By Evelyn Dan Epelle

WASHINGTON D.C – Data insights on FinTech solutions in Africa highlight some important trends for innovators in today’s formal and informal financial markets. Typical of many blanket studies, Nigeria was used as a case study for the African continent by local aggregators Stears Data, where analysts have posited that ‘financial technology is booming.’ With an estimated $600 million in funding over 5 years for Nigeria alone, the data analysis climaxed that; banking the unbanked is possible and profitable.
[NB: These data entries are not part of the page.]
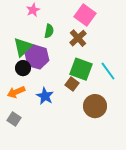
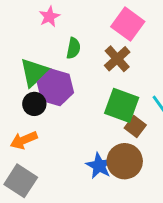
brown square: (72, 84) -> (135, 127), moved
blue star: (45, 96) -> (99, 166), moved
brown circle: (95, 106) -> (125, 161), moved
gray square: (14, 119) -> (21, 181), size x1.5

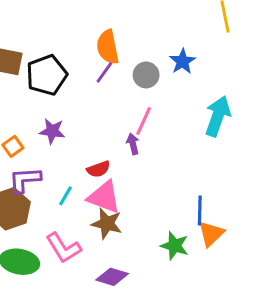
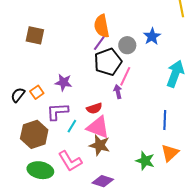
black pentagon: (47, 75) -> (108, 62), moved
purple L-shape: (25, 180) -> (57, 112), moved
blue line: (200, 210) -> (165, 120), moved

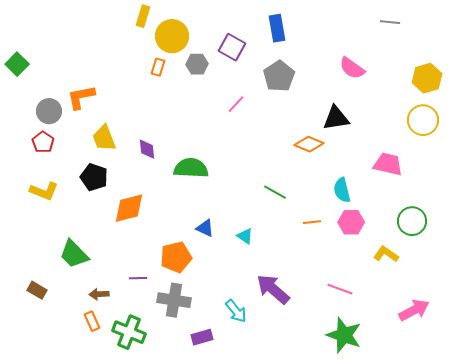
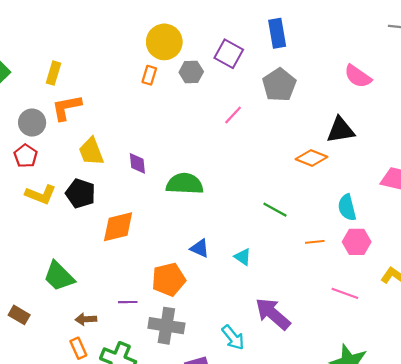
yellow rectangle: (143, 16) -> (54, 73), moved
yellow L-shape: (44, 191) -> (41, 195), moved
pink line: (340, 289) -> (345, 293), moved

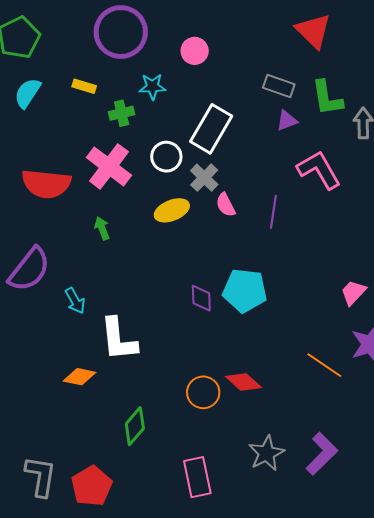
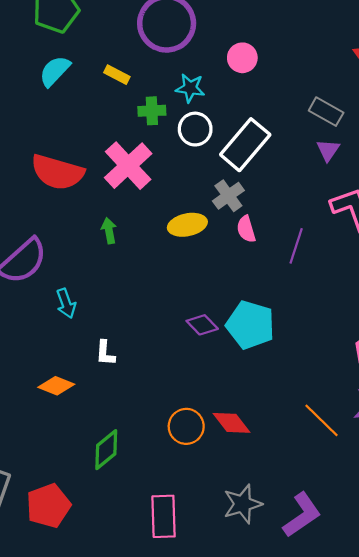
purple triangle: (287, 120) -> (328, 150), turned -45
white circle: (166, 157) -> (195, 129), moved
purple diamond: (201, 298) -> (202, 325), turned -52
white L-shape: (118, 339) -> (105, 353), size x0.5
By emphasizing how traditional banks have failed to facilitate financial inclusion at the lower echelon, opportunities to further productize and innovate for the informal sector have opened up. For example, an in-depth analysis of survey data that criticized financial inclusion in Sub-Saharan Africa (SSA) showed that FinTech solutions specifically designed for Nigeria must target the unique needs of local communities, to be deemed impactful.

With nearly half of the banked in Nigeria operating via traditional channels, the true nature of needs for the informal sector is easily eclipsed – yet the urge to innovate will not wait.  Bringing our cat out of the bag will help resolve the problem with this post-positive analogy. Already, the claim that Nigeria’s financially-included population relies on traditional banks breaks down in the absence of real population data for Africa’s most populous nation.
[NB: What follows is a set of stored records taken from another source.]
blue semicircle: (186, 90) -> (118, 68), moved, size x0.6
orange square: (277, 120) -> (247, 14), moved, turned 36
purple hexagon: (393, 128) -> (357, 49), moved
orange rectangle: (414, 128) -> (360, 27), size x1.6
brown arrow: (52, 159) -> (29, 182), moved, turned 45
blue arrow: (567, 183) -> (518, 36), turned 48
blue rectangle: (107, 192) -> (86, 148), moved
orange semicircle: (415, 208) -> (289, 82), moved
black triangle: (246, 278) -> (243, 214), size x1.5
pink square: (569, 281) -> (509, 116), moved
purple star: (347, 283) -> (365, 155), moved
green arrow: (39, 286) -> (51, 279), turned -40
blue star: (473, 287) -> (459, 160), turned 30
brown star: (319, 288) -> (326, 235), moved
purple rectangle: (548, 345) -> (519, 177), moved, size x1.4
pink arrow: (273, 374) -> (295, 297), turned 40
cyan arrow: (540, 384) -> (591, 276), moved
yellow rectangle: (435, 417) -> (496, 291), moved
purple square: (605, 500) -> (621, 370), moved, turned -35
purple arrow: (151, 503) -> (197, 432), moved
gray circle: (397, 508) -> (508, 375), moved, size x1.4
It is widely known, that Nigeria’s population statistics have largely remained guesswork since 2006 when the last official census was supposedly held.

To get started on financial inclusion, Nigeria will have to determine first the true population size, then draw a more objective crosstab on the subject. Also, does Nigeria’s financially excluded population have any motivation to abandon informal savings practices for technology-backed formalities?

Picture the everyday market woman, whose household needs are tied to daily sales at Onitsha, Oshodi, or Ariaria, pivoting from sticking Naira notes in her brazier while bargaining with rich people, to owning a mobile device that helps track meager savings.

Why Nigeria’s Fintech Industry may un-boom

Banking the unbanked in Nigeria will require more than drooling about early progress and profits. A look at the challenges and trends with financial inclusion in a developed economy like America can be instructive; the U.S. has the second-highest poverty rate in the developed world, with 78 percent of Americans living paycheck-to-paycheck. The Center for Financial Inclusion (CFI), which seeks to advance inclusive financial systems for low-income people around the world, describes how America is making progress with financial inclusion. It is data first, healthy fiscal policies, and rapid, venture-backed innovation of its FinTech industry.

Innovation is a positive step toward financial literacy and freedom. It has fostered financial inclusion in countries like Kenya, India, and China, but the same can be said of Nigeria only when strategic action to layer progress is taken. In Nigeria, one must look outside how the unbanked can save, to answer the most critical question; what will the unbanked save? Without acknowledging the socio-economic reality of the masses, Nigeria’s booming FinTech industry risks developing products that never get past privileged populations. While the rise of technological innovation in any developing country is laudable and supports financial inclusion, the rising poverty index in Nigeria will easily bottleneck progress.

Reaching the unbanked will require mass empowerment through fiscal policies that catalyze a dire need for long-term savings. After all, the more money that one has, the more long-term that one can think. Informal saving channels exist partly because, although the poor do not save, it creates a sense of security as they model the survival skills of the rich.